Nice Bettas! Too bad i wouldnt be able to find time to grab one of those or i def would.


----------



## bettafanatic (Jan 13, 2011)

hello i will be at the octoberfish might be showing some of my betta's too but just really going to grab a couple betta's mainly females but i would love to take a look at your imports


----------



## bettaforu (Sep 6, 2009)

Welcome to come take a look at the ones in the Show, just say HI...I will be setting up around 9am, am short with red hair, can't miss me  just ask anyone for Anna.

Have a few people will be looking at them there, and the show doesn't start till 10 am, so still time to browse.

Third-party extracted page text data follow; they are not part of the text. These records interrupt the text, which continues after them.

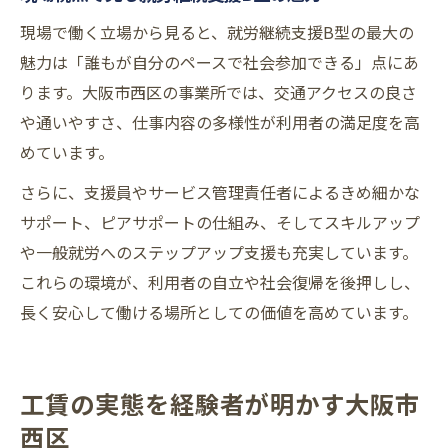
現場で働く立場から見ると、就労継続支援B型の最大の
魅力は「誰もが自分のペースで社会参加できる」点にあ
ります。大阪市西区の事業所では、交通アクセスの良さ
や通いやすさ、仕事内容の多様性が利用者の満足度を高
めています。
さらに、支援員やサービス管理責任者によるきめ細かな
サポート、ピアサポートの仕組み、そしてスキルアップ
や一般就労へのステップアップ支援も充実しています。
これらの環境が、利用者の自立や社会復帰を後押しし、
長く安心して働ける場所としての価値を高めています。
工賃の実態を経験者が明かす大阪市
西区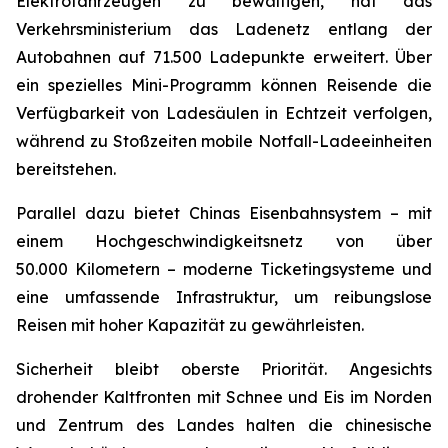
Elektrofahrzeugen zu bewältigen, hat das
Verkehrsministerium das Ladenetz entlang der
Autobahnen auf 71.500 Ladepunkte erweitert. Über
ein spezielles Mini-Programm können Reisende die
Verfügbarkeit von Ladesäulen in Echtzeit verfolgen,
während zu Stoßzeiten mobile Notfall-Ladeeinheiten
bereitstehen.
Parallel dazu bietet Chinas Eisenbahnsystem – mit
einem Hochgeschwindigkeitsnetz von über
50.000 Kilometern – moderne Ticketingsysteme und
eine umfassende Infrastruktur, um reibungslose
Reisen mit hoher Kapazität zu gewährleisten.
Sicherheit bleibt oberste Priorität. Angesichts
drohender Kaltfronten mit Schnee und Eis im Norden
und Zentrum des Landes halten die chinesische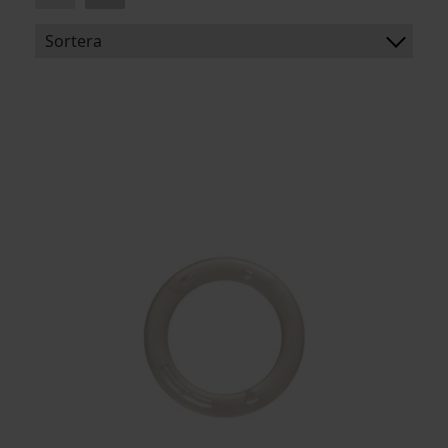
Sortera
BENÄMNING:
ARTIKELKOD: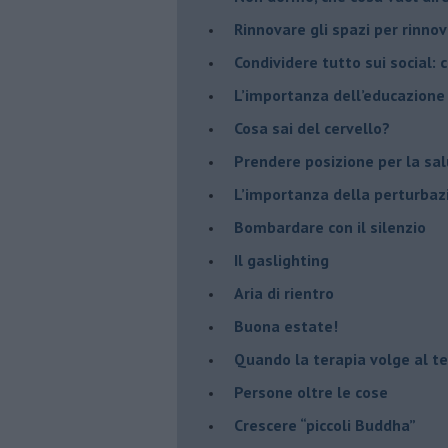
​Rinnovare gli spazi per rinno
​Condividere tutto sui social:
​L’importanza dell’educazione
​Cosa sai del cervello?
Prendere posizione per la sal
L’importanza della perturbaz
​Bombardare con il silenzio
Il gaslighting
Aria di rientro
Buona estate!
​Quando la terapia volge al t
​Persone oltre le cose
​Crescere “piccoli Buddha”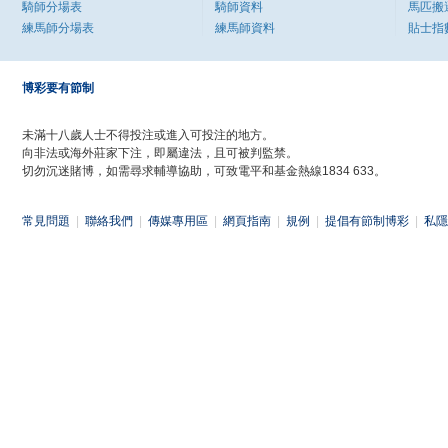
騎師分場表
騎師資料
馬匹搬
練馬師分場表
練馬師資料
貼士指
博彩要有節制
未滿十八歲人士不得投注或進入可投注的地方。
向非法或海外莊家下注，即屬違法，且可被判監禁。
切勿沉迷賭博，如需尋求輔導協助，可致電平和基金熱線1834 633。
常見問題
|
聯絡我們
|
傳媒專用區
|
網頁指南
|
規例
|
提倡有節制博彩
|
私隱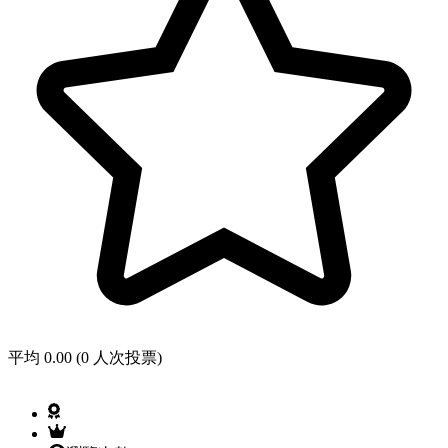
平均 0.00 (0 人次投票)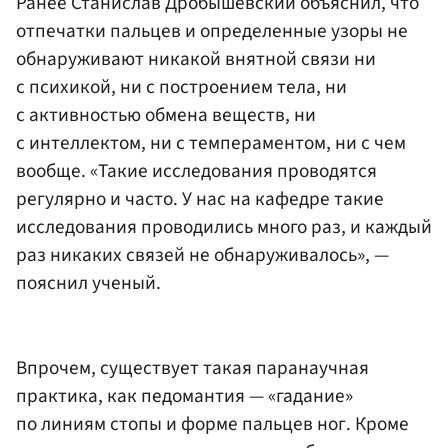
Ранее Станислав Дробышевский объяснил, что
отпечатки пальцев и определенные узоры не
обнаруживают никакой внятной связи ни
с психикой, ни с построением тела, ни
с активностью обмена веществ, ни
с интеллектом, ни с темпераментом, ни с чем
вообще. «Такие исследования проводятся
регулярно и часто. У нас на кафедре такие
исследования проводились много раз, и каждый
раз никаких связей не обнаруживалось», —
пояснил ученый.
Впрочем, существует такая паранаучная
практика, как педомантия — «гадание»
по линиям стопы и форме пальцев ног. Кроме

Good luck with your Bettas! It should be a good sized show I think, there were quite a few last year....lots of competition!


----------



## bettaforu (Sep 6, 2009)

Please see update on what's left and the price on my 1st post. thanks


----------



## bettaforu (Sep 6, 2009)

My Orange/Black prize winner was beaten by another of my Bettas! He only got 2nd place to the gorgeous HUGE finned Blue Orange dragon boy! 

We won 1st and 2nd place Male Bettas, 1st and 2nd place Female Bettas and Best in Show with the Blue/orange dragon boy. What a great fun day it was.


----------



## Hitch (Apr 26, 2009)

bettaforu said:


> My Orange/Black prize winner was beaten by another of my Bettas! He only got 2nd place to the gorgeous HUGE finned Blue Orange dragon boy!
> 
> We won 1st and 2nd place Male Bettas, 1st and 2nd place Female Bettas and Best in Show with the Blue/orange dragon boy. What a great fun day it was.


thats great to hear. Congrats!!


----------